Natural gas and oil production from wells in six domestic shale plays/basins will continue to edge higher in February, buoyed in large part by the Marcellus, Eagle Ford and Bakken, according to estimates released Tuesday by the Energy Information Administration (EIA).

Total gas production from the Bakken, Eagle Ford, Haynesville, Marcellus, Niobrara and Permian in January will be an estimated 36.82 Bcf/d, and oil production will be an estimated 4,008,000 b/d, EIA said in a Drilling Productivity Report issued Tuesday. Those numbers will be higher in February — 37.20 Bcf/d of natural gas and 4,078,000 b/d of oil — EIA said.

On the natural gas side of the equation, EIA expects declining production next month in both the Haynesville (6.26 Bcf/d in February, compared with 6.38 Bcf/d in January) and Niobrara (4.29 Bcf/d, compared with 4.33 Bcf/d in January). But those declines will be outweighed by increases in the Marcellus (14.23 Bcf/d, compared with 13.84 Bcf/d in January), Eagle Ford (6.22 Bcf/d, compared with 6.11 Bcf/d) and Bakken (1.14 Bcf/d, compared with 1.12 Bcf/d). Permian production will remain almost unchanged at 5.06 Bcf/d, EIA said.

Almost all of the shale plays will see slightly higher oil production in February, according to EIA’s estimates. The agency expects 1.285 million b/d out of the Eagle Ford in February (a 34,000 b/d increase compared with January) and 1.036 million b/d from the Bakken (a 25,000 b/d increase), with only minor upticks in the Marcellus, Niobrara and Permian. Haynesville oil production is forecast to remain steady at 52,000 b/d.

Natural gas production from new rigs in the Niobrara is expected to slip marginally, and oil production from new rigs in the Haynesville to stay flat in February, but both gas and oil production from new equipment in the other plays will edge up slightly, according to the report. Gas production per rig in the Marcellus, which first surpassed 6.00 MMcf/d in December, is expected to reach 6.30 MMcf/d in February, and Haynesville rigs have passed the 5.00 MMcf/d milestone.

With more than half of newly-drilled wells now producing both oil and natural gas, it is also no longer sufficient to categorize rigs as either oil-directed or gas-directed, according to EIA. The DPR does not distinguish between oil-directed and gas-directed rigs; it counts all active rigs because once a well is completed, it may produce both oil and gas.

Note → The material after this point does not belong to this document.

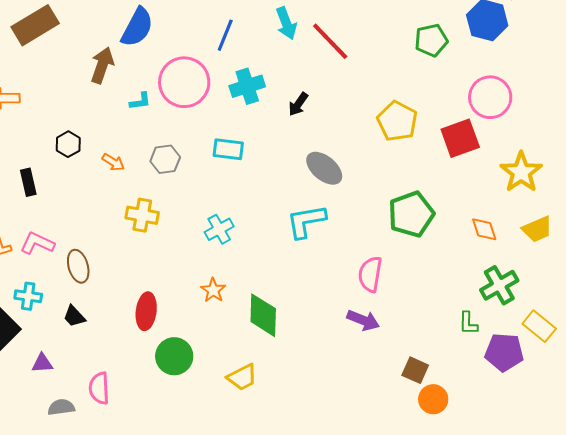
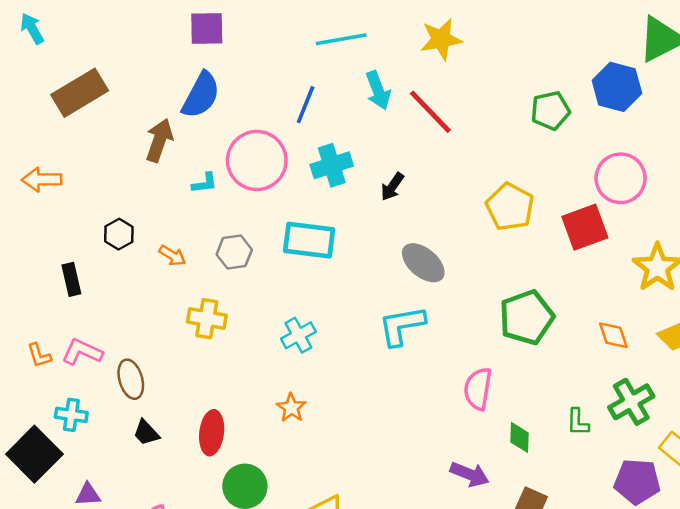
cyan rectangle: (228, 149) -> (309, 240), size x1.4
green diamond: (263, 315) -> (520, 437), moved, size x0.6
black trapezoid: (74, 316) -> (146, 433), moved
purple arrow: (363, 320) -> (470, 474), moved
green L-shape: (468, 323) -> (578, 422), moved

EIA recently reported that U.S. natural gas production, which had seen an uncharacteristic stumble in September, recovered in October, with the shale-rich “Other States” category helping to push the national total higher (see Shale Daily, Jan. 8). Total U.S. natural gas production in October was 83.03 Bcf/d, the highest national total on record, according to EIA data. The U.S. total got a boost from the Other States category, which includes Pennsylvania, Ohio and West Virginia, but not Texas or Louisiana, homes to the Eagle Ford, Barnett and Haynesville shales. Production in the category was 27.29 Bcf/d in October, up from 26.63 Bcf/d in September and 23.57 Bcf/d in October 2012.

Domestic crude oil production increased by 1.0 million b/d in 2013, EIA said, reaching its highest level in 24 years and also eclipsing a worldwide combined increase in production (see Shale Daily, Jan. 10). The agency said it was the largest observed annual increase in production in U.S. history.

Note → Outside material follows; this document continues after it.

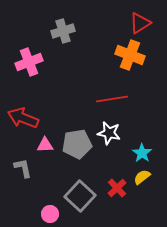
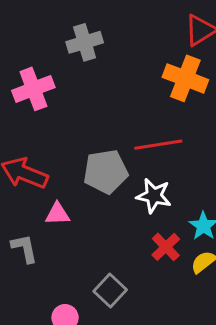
gray pentagon: (77, 144) -> (106, 172), moved
red cross: (117, 188) -> (166, 247), moved
gray square: (80, 196) -> (110, 291), size x0.7

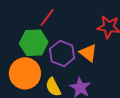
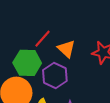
orange triangle: (88, 53) -> (66, 49), moved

In a separate report also released Tuesday, EIA said both Organization for Economic Cooperation and Development (OECD) Europe and the United States experienced relatively flat natural gas production from 1995 to 2005. Natural gas consumption rose steadily in Europe over that period, but it was flat in the United States as rising use of natural gas for power generation was offset by declining use of gas in industry.

But since then, significant gas production growth has outpaced rising consumption in the United States, reducing net imports by 58% between 2005 and 2012. Production and consumption in OECD Europe during the same period fell moderately, reducing Europe’s net imports by only 6%.

EIA began publication of its monthly DPR in October to provide region-specific insights into rig efficiency, new well productivity, decline rates at previously existing wells, and overall production trends (see Shale Daily, Oct. 22, 2013). The six plays/regions covered by the report combined accounted for about 90% of U.S. oil production growth and nearly all U.S. natural gas production growth during 2011-2012, according to EIA data.